Potty Training Buying Guide

Potty training & toilet training your toddler is a hectic, but exciting time. Find out how to smooth the process with these tips & advice.

 
 

My, how they grow up fast! If you’ve got a new baby at home right now, the prospect of going from diapers to potty trained might seem a long way off. But in reality, the months and years fly by, and before your know it, your little one will be ready for a potty party. The road to potty training may be fraught with setbacks (that’s bound to happen), but with a few tips and the right equipment, this milestone transition can be a fun and rewarding time for everyone involved.

Potty Features

  • A child-sized potty that is small and manageable for your child. Make sure your child’s feet can sit flat on the floor while sitting on the potty.

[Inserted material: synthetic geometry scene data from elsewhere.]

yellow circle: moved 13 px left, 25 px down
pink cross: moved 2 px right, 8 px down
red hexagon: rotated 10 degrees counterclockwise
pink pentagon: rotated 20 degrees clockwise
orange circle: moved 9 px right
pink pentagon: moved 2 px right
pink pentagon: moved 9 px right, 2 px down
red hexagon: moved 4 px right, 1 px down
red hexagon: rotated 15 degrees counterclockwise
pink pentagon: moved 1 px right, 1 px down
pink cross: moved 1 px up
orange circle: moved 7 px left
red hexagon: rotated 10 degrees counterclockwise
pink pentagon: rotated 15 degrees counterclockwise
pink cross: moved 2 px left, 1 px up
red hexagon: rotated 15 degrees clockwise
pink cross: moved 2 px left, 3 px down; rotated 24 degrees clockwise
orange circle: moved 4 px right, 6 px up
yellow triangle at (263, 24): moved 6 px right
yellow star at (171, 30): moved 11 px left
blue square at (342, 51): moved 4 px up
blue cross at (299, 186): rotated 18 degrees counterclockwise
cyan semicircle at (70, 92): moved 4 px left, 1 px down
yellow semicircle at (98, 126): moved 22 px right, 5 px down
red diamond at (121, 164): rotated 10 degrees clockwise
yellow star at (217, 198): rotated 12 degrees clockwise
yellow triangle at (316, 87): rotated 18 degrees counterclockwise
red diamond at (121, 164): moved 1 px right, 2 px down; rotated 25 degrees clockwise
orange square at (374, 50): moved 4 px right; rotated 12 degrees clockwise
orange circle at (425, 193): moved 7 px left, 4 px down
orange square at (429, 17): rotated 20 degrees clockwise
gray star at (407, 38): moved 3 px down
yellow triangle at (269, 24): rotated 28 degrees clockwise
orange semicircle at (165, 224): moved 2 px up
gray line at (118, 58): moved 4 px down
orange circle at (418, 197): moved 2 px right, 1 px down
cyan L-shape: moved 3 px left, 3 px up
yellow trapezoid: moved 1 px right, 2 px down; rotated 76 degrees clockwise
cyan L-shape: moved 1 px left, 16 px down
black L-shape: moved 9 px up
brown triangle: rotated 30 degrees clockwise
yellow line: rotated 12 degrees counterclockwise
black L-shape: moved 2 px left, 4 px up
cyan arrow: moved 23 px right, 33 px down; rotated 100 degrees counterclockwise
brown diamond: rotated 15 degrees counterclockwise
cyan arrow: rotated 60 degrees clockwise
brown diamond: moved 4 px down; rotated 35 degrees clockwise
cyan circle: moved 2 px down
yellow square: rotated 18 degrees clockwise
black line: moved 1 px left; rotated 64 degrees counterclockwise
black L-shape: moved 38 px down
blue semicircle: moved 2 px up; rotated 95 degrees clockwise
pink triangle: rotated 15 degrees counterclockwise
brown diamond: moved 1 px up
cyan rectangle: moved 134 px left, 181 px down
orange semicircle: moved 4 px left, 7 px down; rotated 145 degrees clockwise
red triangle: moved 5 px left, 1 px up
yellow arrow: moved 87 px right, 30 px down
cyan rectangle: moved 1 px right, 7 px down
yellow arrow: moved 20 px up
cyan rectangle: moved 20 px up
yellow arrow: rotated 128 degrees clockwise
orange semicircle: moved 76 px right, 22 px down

This position will help your child to stabilize himself and he’ll feel more secure.
  • Look for handy 3-in-1 style potties that convert from a potty to a detachable toilet seat that fits on top of a regular adult toilet for bigger children, to a step stool to be used once your child has fully graduated to the adult toilet.
  • Handles on the back of a potty make it easily portable for parents, while side handles make it feel more secure for your little one.
  • Hard plastic models are durable and easy to clean.
  • Look for the removable bucket style potty for ultra easy clean up – just dump and flush in your adult toilet.
  • Deflectors (also called “boy caps”) are great for little boys to prevent or minimize spills and leaks while sitting to pee.
  • Some potties actually come with “rewards” like stickers, offer cool sounds to simulate flushing, or are themed around a favourite movie or cartoon character. Find one that excites your child to make it fun!
 

Potty Training Tips

  • Before tackling the process of toilet training, get your child familiar with the concept. Let him or her follow parents, siblings, or other trusted family members into the bathroom to get an idea of what’s going on.
  • Try initiating the process by taking a dirty diaper to the toilet and letting your child watch you flush the solid waste down. Explain that this is where the “poo” (or whatever term you choose) goes.
  • Make it fun, not scary. If at any point, your child exhibits fear over the potty, toilet or bathroom, put the training on hold for a while. Each child is unique, and gaining the maturity to attempt this milestone can come at different times for different children.
  • Get the right equipment before you start. There are lots of great children’s picture books, DVDs and songs about “going potty” for the first time, so see what you can find to help prepare your little one. Also get a potty to suit your needs, and have other tools like rewards and easily removed clothing ready for action.
  • Remember to establish a routine. Going to sit on the potty at the same times every day helps to regulate a potty schedule. Try first thing in the morning, after snacks and meals, and before bed to start, and let your child’s natural body schedule dictate the rest. You’ll be surprised at how routine it will become.
  • Investing in multiple potties to have strategically placed throughout your house will work wonders. Children often wait until the very last minute before realizing they need a potty, so always having one close at hand will minimize accidents, and reinforce all of your training.
  • Let your child take ownership of the potty process by selecting his or her own potty!